Anxious attachment is a closeness alarm that fires too easily. A delayed reply is read as withdrawal. A short message is read as coldness. The moment connection feels unsure, the system pushes — text again, ask again, seek reassurance — because uncertainty itself feels intolerable.
The psychology
Attachment theory began with John Bowlby and Mary Ainsworth in the mid-twentieth century. Their model: very early caregiving teaches the nervous system a default expectation about whether closeness is reliable. Inconsistent caregiving — sometimes present, sometimes absent, on a schedule the infant couldn’t predict — produces the anxious template. Closeness is wanted, but it never feels guaranteed.
In adult relationships that template reactivates around romantic partners. Distance from the partner activates the same alarm an inconsistent caregiver once produced — and the strategy the system learned for it (escalate, pursue, fix the gap) runs automatically.

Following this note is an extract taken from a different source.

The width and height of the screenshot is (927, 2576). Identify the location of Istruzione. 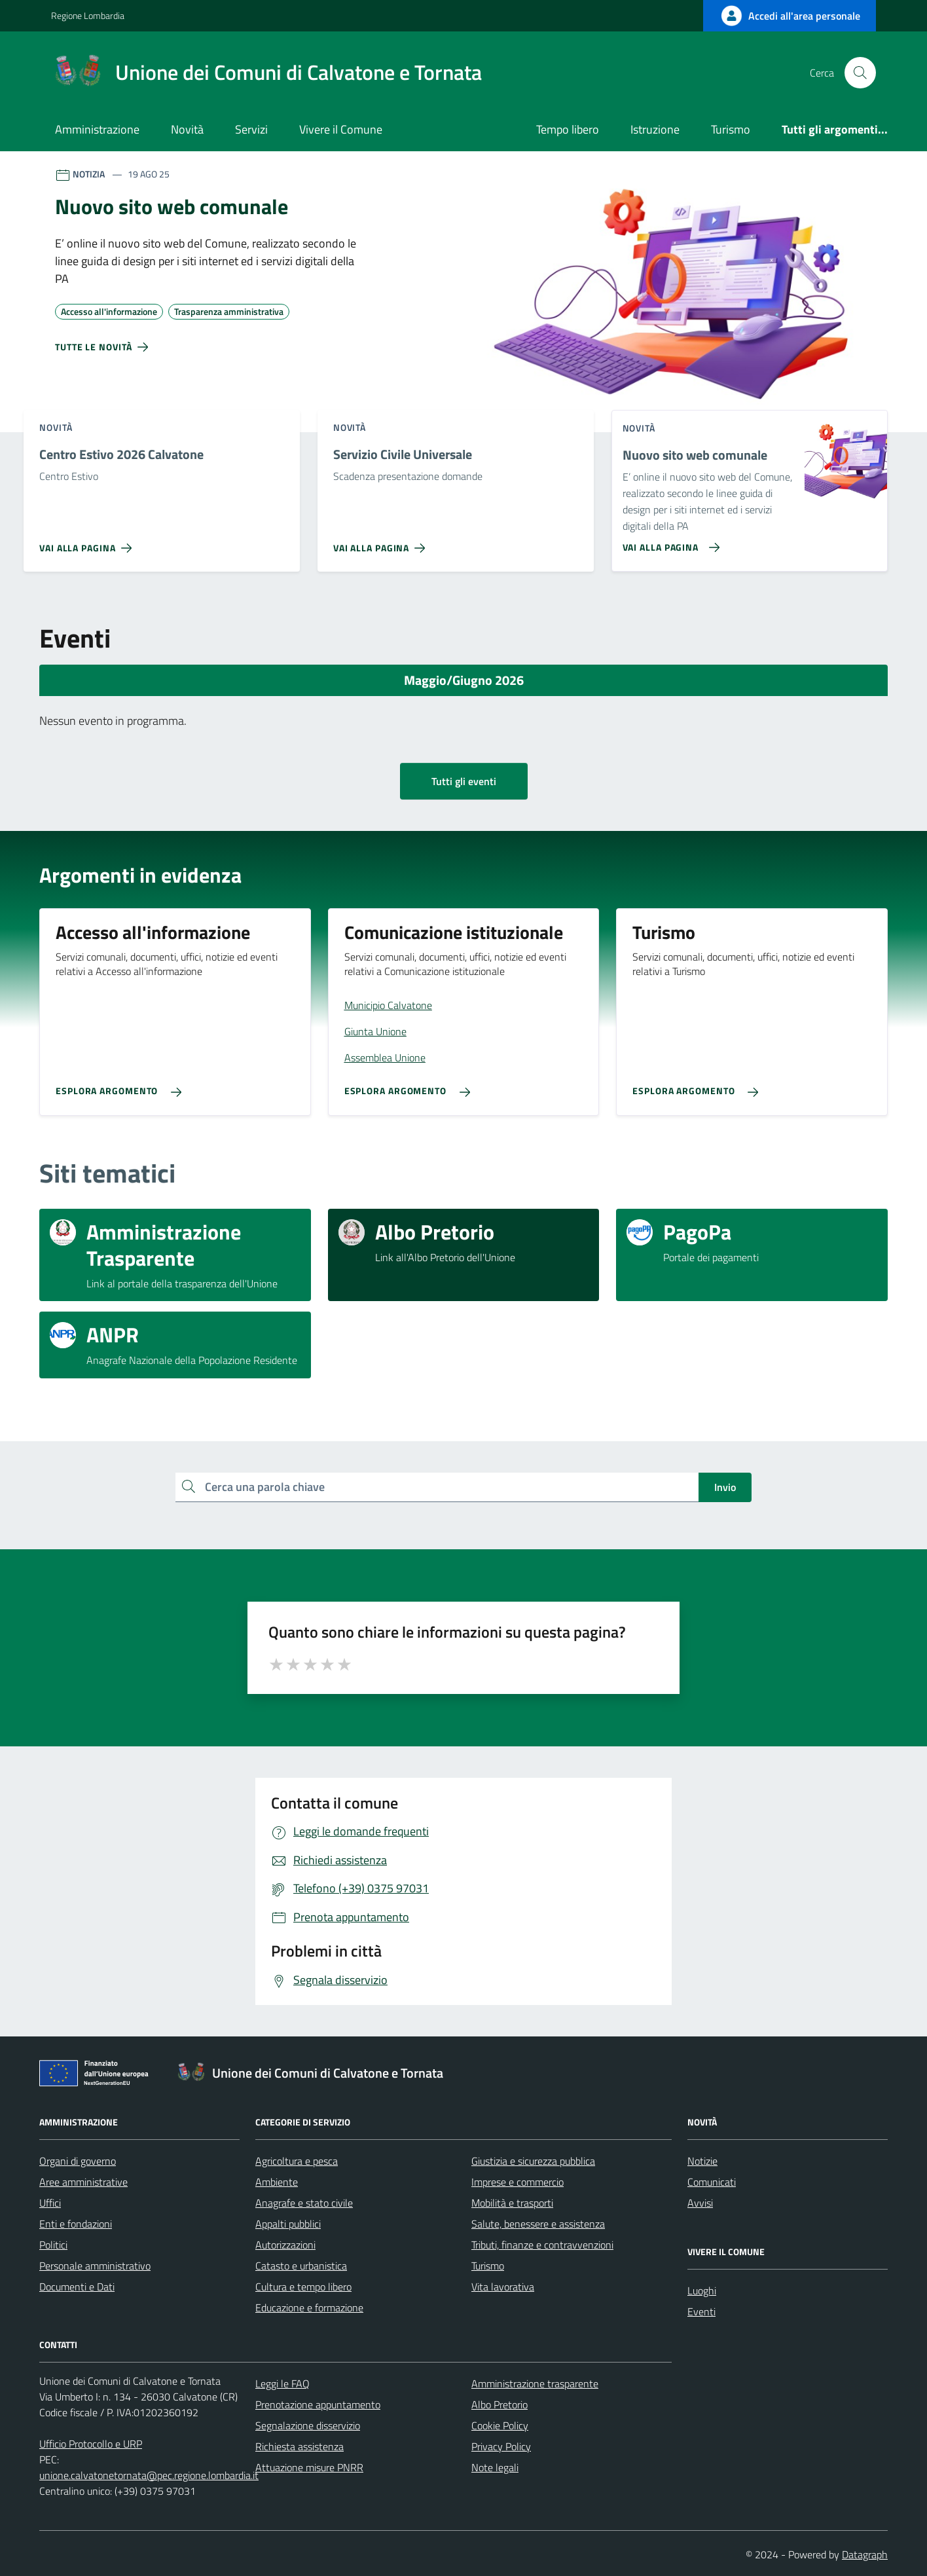 (655, 129).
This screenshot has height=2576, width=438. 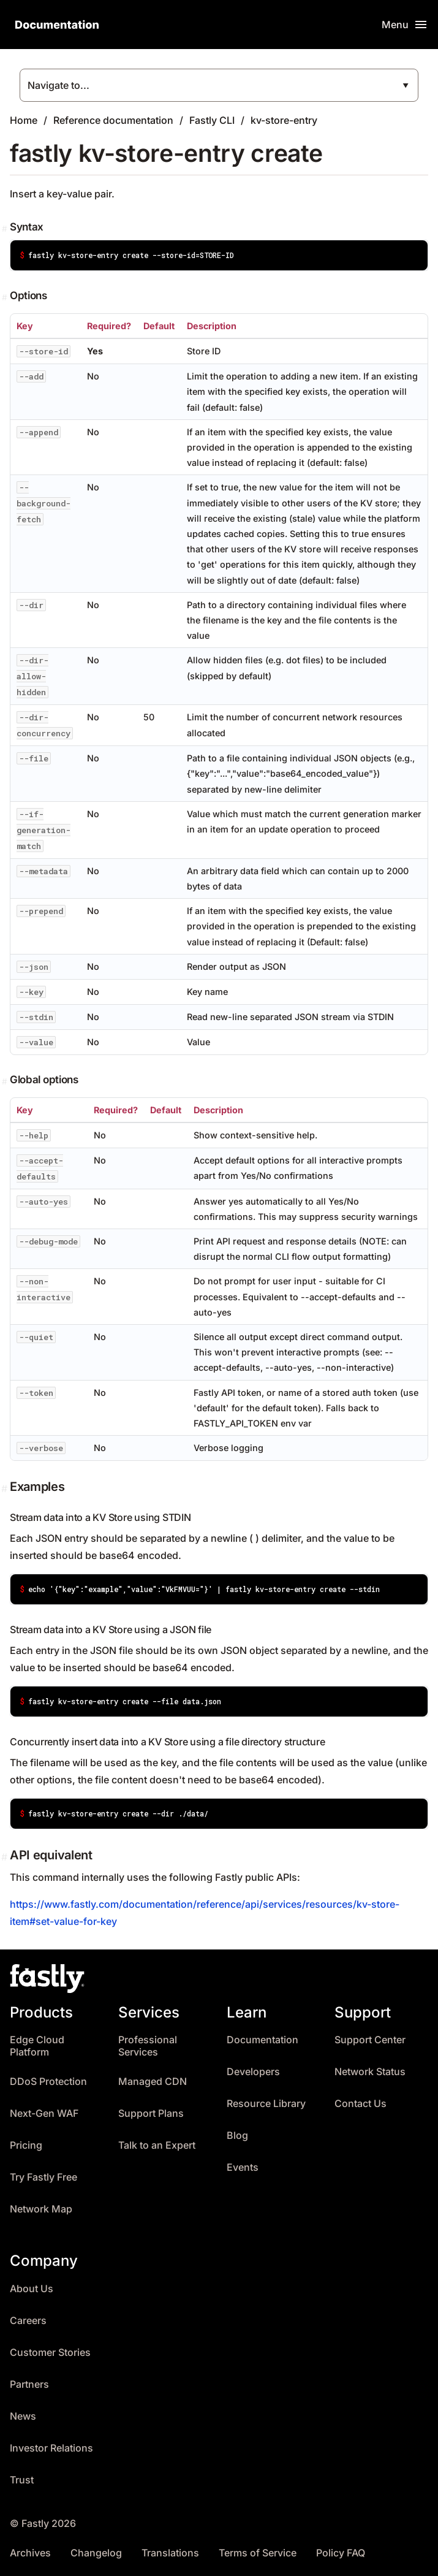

The strategy was adaptive in childhood. In adulthood, with the wrong partner, it backfires: the pursuit pushes an avoidant partner further away, which activates the alarm harder, which produces more pursuit. The anxious-avoidant trap is what that loop looks like.
How it shows up in texting
Three follow-up messages while the reply is still pending. Reading the gap between messages as a verdict. Drafting and redrafting a short text for forty-five minutes. Watching the typing dots like an oracle. Apologizing pre-emptively for “being a lot.” The tell is the cost of the wait — the gap feels less like time and more like evidence.
The move
The fix is not to suppress the alarm — it is to stop acting on it immediately. Notice the activation, name it (“the system is firing”), and hold for ninety minutes before responding. Most anxious texts that get sent inside the first ten minutes of activation make the situation worse; most of them, written after ninety, get deleted. The longer-term fix is partner selection: anxious systems calm fastest around partners whose behavior is consistent and legible, not around partners who are exciting and hot-cold. Consistency is what the alarm was always waiting for.